Friday, December 2, 2011

Plastic Toys + Other Sins

Look at these.





I like toys like that.

I do not like toys like this.



How do you (politely) let people know that you'd prefer that they not give your kid plastic chemical soaked toys? Or loud toys? Or anything that is designed to cruise faster than a Ferrari?

I'm not the type of person who has trouble being direct, but handing out gift requests is something that I abhor. I find registries and want lists and catalog favorites tacky. (For our wedding we suggested charity donations in lieu of presents.)

I have no idea how to say, "Does this come with a gift receipt?" without feeling like dog doo doo.

Then again, I'd really rather my kid didn't suck on something that smells like a used tire lot.

How do you handle this sort of thing?

31 comments:

liz @ bon temps beignet said...

I hear ya, girl, but don't think there's much you can do about it. People like to buy babies dumb crap like a pink starfish(??) with crazy LSD eyes and a purple tongue. We've always said we didn't want loud toys and all of our friends with kids laugh at us. I don't want some motion sensored - psycho starfish going off in the middle of the night and scaring the bejesus out of me. Give me those old school, wooden, imagination makers, please. And if you MUST buy the plastic crap, at least include a gift reciept.

Melissa said...

i'm not really sure how to answer your question, but i AM dying to know where that pedal car came from? i NEED one for my daughter!

Diana said...

Ha. I donate these items to Goodwill. I agree, it feels pretty rude to dictate gifts (count us in as another couple who didn't have a registry!). The few people I did feel comfortable enought to tell this request simply ignored us. Grrr.

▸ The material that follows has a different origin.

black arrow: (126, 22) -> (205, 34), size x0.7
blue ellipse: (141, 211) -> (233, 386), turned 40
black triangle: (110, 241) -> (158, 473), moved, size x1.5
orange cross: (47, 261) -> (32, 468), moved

Good luck. Oh, and good luck in the future if you try to stop people from pumping your kids full of crap food. That's another one that people completely ignore.

Anonymous said...

If the baby shower consists of close friends and family, they might know the style you like more than you would expect them to. If there is no registry, people will probably ask your closest friend or your mother, so maybe give them a head's up to what you like so they can pass along the word when asked. Even just the suggestion of a certain store that has things you like. It won't sound tacky (imo) if it's word of mouth. And *usually* people do give gift receipts for anything baby/kid related. I will say though that eventually your kid is going to want something obnoxious haha. Enjoy picking out their toys while you still can! The toys you picked are so cute!

Cindy @The Flipping Couple said...

Good question. When I'm the giver I love registries because it's nice to know I'm getting them something they'll actually like. And when it's not off a registry I always (ALWAYS) include a gift receipt.

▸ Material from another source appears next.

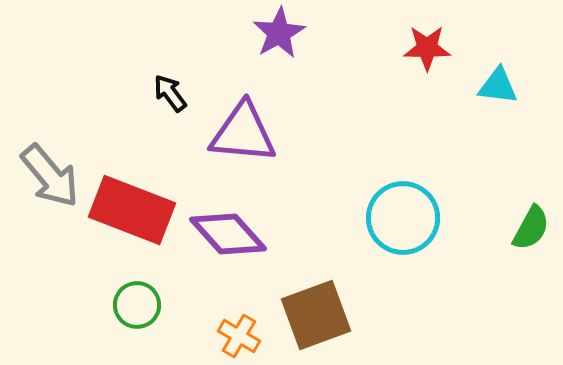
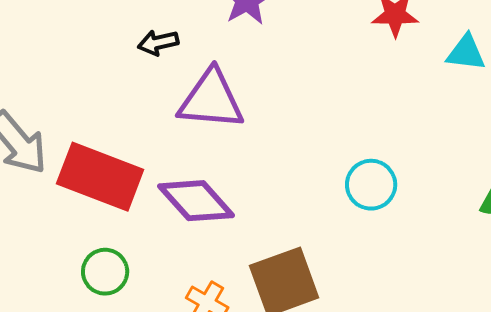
black arrow: (170, 93) -> (158, 43), moved, turned -66
cyan circle: (403, 218) -> (371, 185), size x0.7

But for the unfortunate souls who haven't figured that out yet, I'd donate. Hopefully the people that visit your house frequently enough to notice whether or not the toy is missing also know you well enough to know that you hate pink plastic starfish. Hopefully?

Deb said...

I love registries because then I can give what the momma to be wants - but if you get something you don't like - and it doesn't come with a gift receipt - there's always consignment shops you take them to, or give them to toys for tots. I point blank told me mother in law NOT to buy playskool plastic stuff for my girls and she never - ever - listens to me so we ended up with a ton of that shit. Just resign yourself to the fact that you'll end up with plastic stuff but that it's easily given away or sold so you can buy what you want :)

m @ random musings said...

I agree - goodwill or some other charity. (ebay or consignment if that charity is *you*)

as far as the food thing, I think it happens b/c people think their own diets are perfectly fine thank-you-very-much. Just send your kid off to play dates with healthy goodies to share with everyone and call the rest a "treat" that they only get at grandma's (or sis's, whomever). I personally try serve food I know my guests like/enjoy/aren't allergic to, but don't bother to fulfill the "my kid doesn't eat...." requests. So if I hear/see that your kiddo *loves* fruit, then fruit they get. But really, as a host I'm more interested in making sure ppl have a good time than playing food police.

Anonymous said...

Just thought it is kind of funny that if you do a Google image search for "ugly toys" it's mainly pictures of one of the toys you picked out

kelly@tearinguphouses said...

probably because that's how i found them, anonymous. i was looking for quick pictures of ugly toys, and voila. up popped the ones i liked.

found the starfish on walmart's website. should have thought of that first.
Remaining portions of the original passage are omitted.